Replies are listed 'Best First'.
Re: Perl with XML by mirod (Canon) on Oct 25, 2001 at 19:47 UTC
If this is a homework then I would like to -- both you (for not running the code under the debugger, using Data::Dumper or generally searching this site and the web for information on Perl and XML) and your teacher. XML SHOULD NOT BE PARSED USING REGEXPs (unless you seriously know what you're doing, as Paul Kulchenko in XML::Parser::Lite or Matt Sergeant in his new pure Perl parser). See On XML parsing for a few reasons (and I am not even mentioning non-ascii encodings in that post). Now if you are looking for resources on Perl and XML you can have a look at xml.com, which carries a series of really good articles by Kip Hampton on Perl and XML, I have a couple of resources on xmltwig.com and the Mother of all XML resources is of course The XML Cover Pages, which even has a section on Perl and XML. Update: Oh my! I forgot to mention a web site dedicated to Perl and XML: xmlperl.com!	[reply]

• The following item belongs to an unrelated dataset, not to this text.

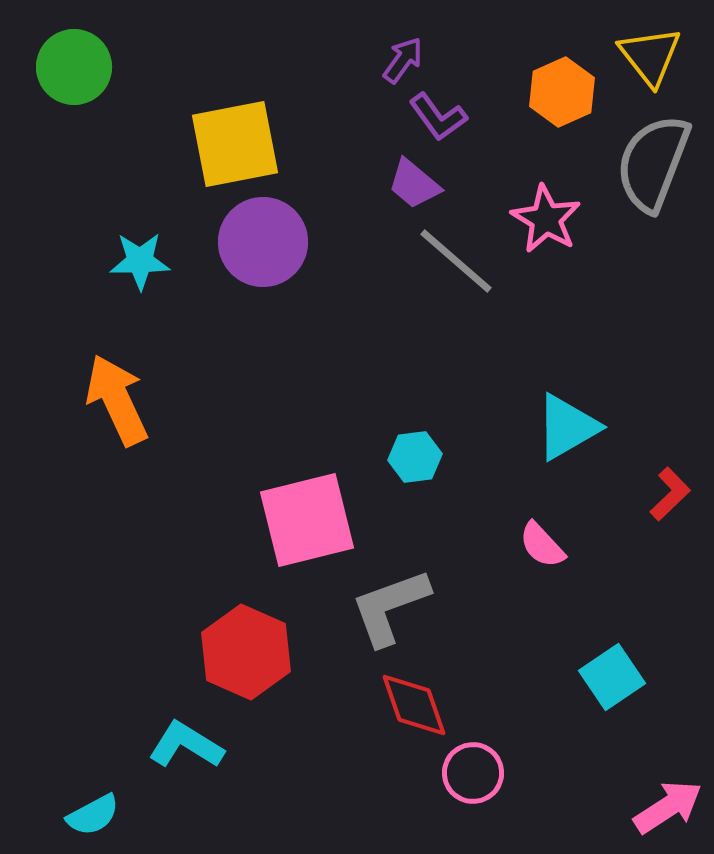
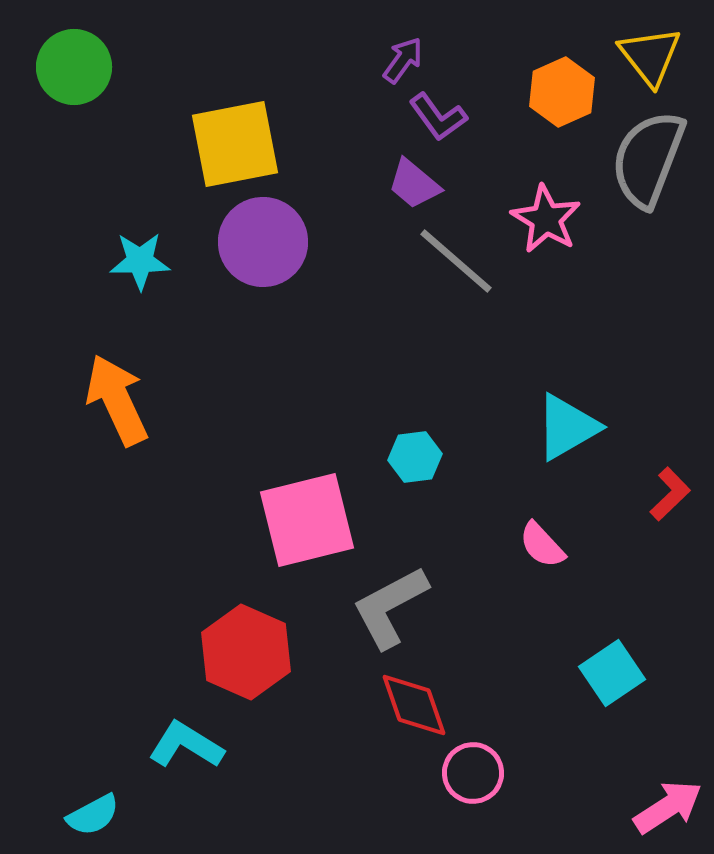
gray semicircle: moved 5 px left, 4 px up
gray L-shape: rotated 8 degrees counterclockwise
cyan square: moved 4 px up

Re: Perl with XML by tomhukins (Curate) on Oct 25, 2001 at 18:18 UTC
Is there any reason you're using your own code rather than standard CPAN XML modules? XML::Parser is good for creating flexible XML parsing code, and XML::Simple is great if you want to convert XML into Perl data structures. To answer your questions: 1. It's always a good idea to pass data rather than referring to it directly to reduce the number of global variables. This makes your code more scalable. 2. You're missing a `/` from the closing `divriskgrade` tag. Why have you offered a hint, though? Can you already answer this question? If so, why ask it? If you were to use standard XML modules, they would report where the error occurs. 3. 4. & 5. Why can't you answer these questions yourself? Run the code and find out! For question 5, though, you'd be much better off using CPAN modules such as HTML::Parser instead of writing your own HTML parsing code which is liable to failure. As for good Web sites that discuss Perl and XML, search Google for perl xml or learn how to find information on Perl Monks. Super Search is very useful. Tutorials and Module Reviews contain information that will help you with XML parsing. If you're not sure why writing your own parsing code is a bad idea, take a look at Re: Parsing HTML and (tye)Re: parsing HTML. Update: We've been discussing this thread on the CB, and several monks let me know they have downvoted this post because it answers a homework question. I've considered editing my response to question 2, but the questioner has probably read it by now, and the response might help someone else. Overall, I think my answers were vague enough to make the questioner think, and might be useful to others.	[reply] [d/l] [select]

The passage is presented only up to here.